Opinião: Por que as pessoas estão protestando no Irã?


Por que as pessoas estão protestando no Irã?

Por Andrew Traumann*



Manifestantes da Diáspora Iraniana protestam contra o regime em Londres. Observe a utilização de bandeiras do Antigo Regime, que se tornou símbolo dos oposicionistas.




Nos últimos dias de 2017, o mundo foi pego de surpresa por uma onda de manifestações políticas no Irã. Imediatamente, o presidente norte-americano Donald Trump demonstrou seu apoio ás manifestações e afirmou que “o grande povo iraniano se levantou e está faminto por comida e liberdade”. Curiosa declaração de respeito para alguém que sequer permite a entrada de iranianos em seu país e que há poucos meses chamou o Irã de “uma nação de terroristas”. A embaixadora norte-americana na ONU Nikki Haley propôs uma reunião de emergência para discutir como a ONU poderia apoiar os manifestantes.

Mas afinal, quem são esses manifestantes, quais os interesses envolvidos neste jogo e o que originou a maior onda de protestos no país desde 2009?

As razões primárias dos protestos se originaram em Mashhad (segunda maior cidade iraniana) e depois se espalharam para Teerã e outras grandes cidades são econômicas: o acordo intitulado P5+1 de 2015 (que envolveu os 5 países membros do Conselho de Segurança, mais a Alemanha), propunha que as sanções contra o Irã, que já duram quase 40 anos, seriam suspensas em troca de um drástico recuo no programa nuclear do país. Criou-se então uma enorme expectativa entre a população de que, com o fim do embargo o Irã finalmente sairia do sufoco econômico, receberia maciços investimentos estrangeiros, empregos seriam gerados e que sua qualidade de vida daria um salto qualitativo. Não foi o que aconteceu. 

Na verdade, quase três anos depois, muitas das sanções seguem em vigor. Pra piorar, o presidente Donald Trump logo no início de seu mandato, aprovou dois novos pacotes de sanções e, em outubro não certificou o Acordo, empurrando, sem consultar os demais países signatários, a decisão final sobre a sobrevivência do mesmo para o Congresso Norte-Americano. Assim, o  povo iraniano se sente duplamente enganado: pelo seu governo que prometeu que o Acordo valia a pena e pelo P5+1 que,em sua visão,não tem honrado o mesmo. A iniciativa privada local não se sente encorajada a investir em projetos de longo prazo num país marcado por sanções econômicas.    Segundo dados oficiais, o desemprego no país é de cerca de treze por cento, mas há analistas que afirmam que esse índice na verdade pode ser bem maior.

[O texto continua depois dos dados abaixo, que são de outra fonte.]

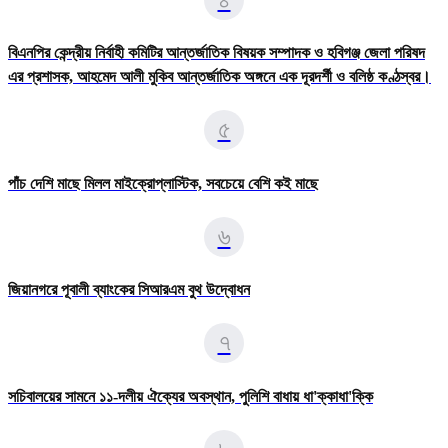
বিএনপির কেন্দ্রীয় নির্বাহী কমিটির আন্তর্জাতিক বিষয়ক সম্পাদক ও হবিগঞ্জ জেলা পরিষদ
এর প্রশাসক, ​আহমেদ আলী মুকিব আন্তর্জাতিক অঙ্গনে এক দূরদর্শী ও বলিষ্ঠ কণ্ঠস্বর।
৫
পাঁচ দেশি মাছে মিলল মাইক্রোপ্লাস্টিক, সবচেয়ে বেশি কই মাছে
৬
জিয়ানগরে পূবালী ব্যাংকের সিআরএম বুথ উদ্বোধন
৭
সচিবালয়ের সামনে ১১-দলীয় ঐক্যের অবস্থান, পুলিশি বাধায় ধা'ক্কাধা'ক্কি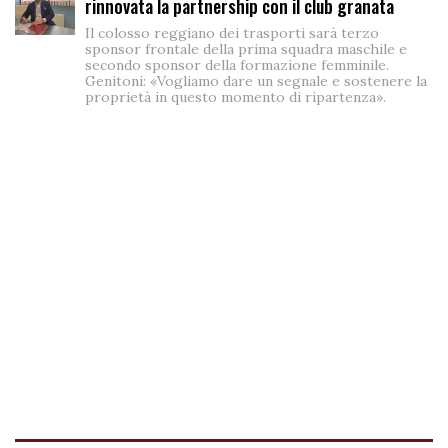
rinnovata la partnership con il club granata
Il colosso reggiano dei trasporti sarà terzo
sponsor frontale della prima squadra maschile e
secondo sponsor della formazione femminile.
Genitoni: «Vogliamo dare un segnale e sostenere la
proprietà in questo momento di ripartenza».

Claro que nem todos os problemas do país tem origem nas sanções.  O Irã é um país com sérios problemas estruturais que se arrastaram por todo o século XX e que ainda não foram solucionados a contento. Burocracia excessiva, corrupção, dependência do petróleo, altos impostos, aumentos nos preços dos alimentos e até do combustível. No mês passado quando foi votado o orçamento do país, o presidente reeleito Hassan Rohani justificou o aumento do preço da gasolina com a necessidade da manutenção de instituições religiosas pelo Estado. Essa declaração foi um dos estopins da revolta, especialmente no clima de frustração de expectativas que vive o país.   Há também uma enorme dependência dos investimentos da Guarda Revolucionária, instituição criada em 1979 para proteger o Irã de um golpe que reconduzisse o Xá Reza Pahlevi ao poder,que teve uma atuação fundamental na Guerra Irã-Iraque e que hoje representa uma elite não apenas militar,mas principalmente econômica do país,responsáveis pela maior parte dos investimentos,com um fortíssimo lobby no Parlamento e respondendo somente ao Líder Supremo, o Aiatolá Ali Khamenei.

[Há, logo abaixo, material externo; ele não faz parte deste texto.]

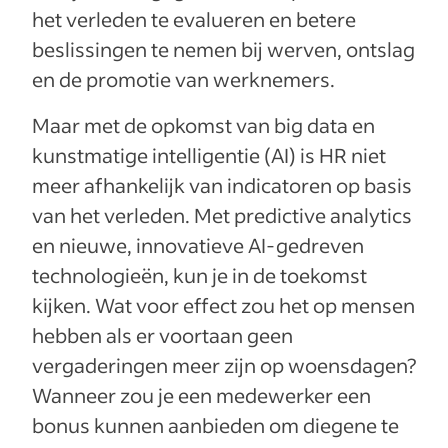
het verleden te evalueren en betere
beslissingen te nemen bij werven, ontslag
en de promotie van werknemers.
Maar met de opkomst van big data en
kunstmatige intelligentie (AI) is HR niet
meer afhankelijk van indicatoren op basis
van het verleden. Met predictive analytics
en nieuwe, innovatieve AI-gedreven
technologieën, kun je in de toekomst
kijken. Wat voor effect zou het op mensen
hebben als er voortaan geen
vergaderingen meer zijn op woensdagen?
Wanneer zou je een medewerker een
bonus kunnen aanbieden om diegene te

Porém, o que começou como um protesto pela alta dos preços de produtos básicos passou a ser instrumentalizado tanto pela oposição interna ao regime (entre eles muitos saudosos do regime monárquico) quanto por elementos externos. Assim, as manifestações legítimas do povo iraniano têm sido sequestradas por grupos políticos com agendas próprias. Vários opositores do regime no exterior têm usado as redes sociais para estimular as manifestações e transformar um protesto pontual (como os ocorridos em 1999 e 2009) num questionamento do regime como um todo. Como sempre acontece quando há protestos no Irã, analistas internacionais e a mídia, especialmente anglo-americana, prevê a implosão do regime, algo muito improvável,dado tanto ao substancial apoio que o regime possui entre o grosso da população (que também tem saído ás ruas), quanto pelo controle total que o governo possui  dos meios de comunicação,da economia e das Forças Armadas,amplamente fiéis  ao regime.

 Após as malfadadas invasões de Iraque e Líbia devemos ficar sempre muito atentos a quais são os interesses ocultos por detrás de cada discurso em nome da “democracia, liberdade e direitos humanos”. 

*Andrew Traumann é Professor de História das Relações Internacionais no UNICURITIBA.